I have to say, this last week was a rough one, and I'm glad it is over. One of those "...guess I'll go eat worms" kind of weeks. Seems most of my co-workers are no longer speaking to me (none of them will tell me why), and to top it off, I received my worst review score of my entire professional career. To say I was taken aback is an understatement. Mind you, I've still never received the actual review, just the score, which was below target. I asked for some explanation, and the way I understand it, it was based on some negative feedback from another manager months ago. I was told that I accomplished everything I set out to do last year, but apparently need to work on my personality, which gave me "mixed results". Ouch!

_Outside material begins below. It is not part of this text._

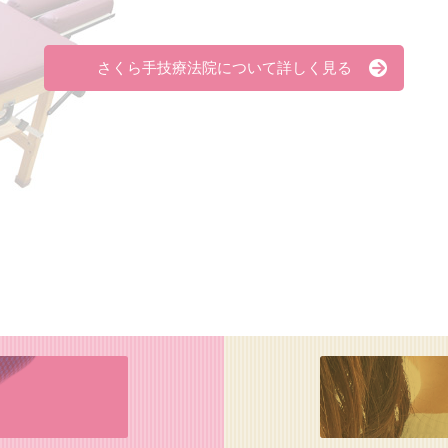
さくら手技療法院について詳しく見る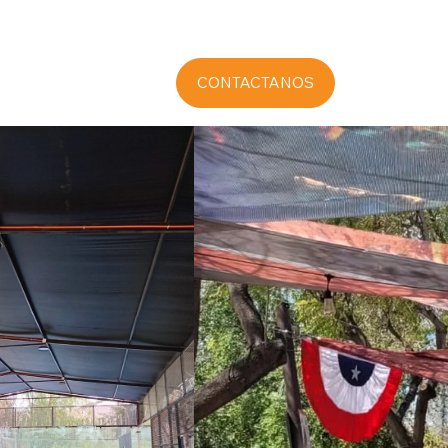
CONTACTANOS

Of course, I know I'm not perfect. And it would be really easy to be totally devastated and deflated by it all, and to work my way through an entire carton of ice cream. I've tried not to be, although I confess that in being an achievement-oriented person, there are some moments I'm more successful at it than others. But I've prayed to feel the Lord's love, I've read scriptures (Isaiah in particular), and I've been re-reading portions of an awesome book that my sister-in-law gave me for Christmas called "Facing the Son". The point of all these efforts is to try to remember my worth as a Child of God, and not find my sense of self-worth in recognition (or in this case, lack of recognition) from other people.
Another thing I'm trying to do is not be angry or upset with my manager or the other manager involved. These things are pretty subjective anyway - someone else doesn't have my perspective and I don't have theirs, and really one isn't any better than another. It's kind of like judging a figure skating routine. Unless one of the skaters falls flat on their face, who's to say their interpretation is better than someone else's?